Exercise instructions>
In the material below, find the line that contains "smartfonów." and the line that contains "pozycjonowaniu strony internetowej", then write out exactly those two lines and everything between them.

[[ Supplied data open ]]

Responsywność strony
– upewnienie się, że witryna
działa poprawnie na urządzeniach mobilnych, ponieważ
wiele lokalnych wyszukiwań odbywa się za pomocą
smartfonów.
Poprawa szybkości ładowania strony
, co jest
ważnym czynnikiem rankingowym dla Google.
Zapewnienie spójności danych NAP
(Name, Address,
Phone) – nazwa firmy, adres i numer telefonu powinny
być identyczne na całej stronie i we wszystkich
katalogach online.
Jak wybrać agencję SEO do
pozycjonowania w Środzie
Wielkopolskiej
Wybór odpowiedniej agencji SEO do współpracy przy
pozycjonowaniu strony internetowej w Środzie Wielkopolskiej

[[ Supplied data closed ]]
[[ Supplied data open ]]

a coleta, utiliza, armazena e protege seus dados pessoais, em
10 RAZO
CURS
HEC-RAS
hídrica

[[ Supplied data closed ]]

Answer for this exercise>
smartfonów.
Poprawa szybkości ładowania strony
, co jest
ważnym czynnikiem rankingowym dla Google.
Zapewnienie spójności danych NAP
(Name, Address,
Phone) – nazwa firmy, adres i numer telefonu powinny
być identyczne na całej stronie i we wszystkich
katalogach online.
Jak wybrać agencję SEO do
pozycjonowania w Środzie
Wielkopolskiej
Wybór odpowiedniej agencji SEO do współpracy przy
pozycjonowaniu strony internetowej w Środzie Wielkopolskiej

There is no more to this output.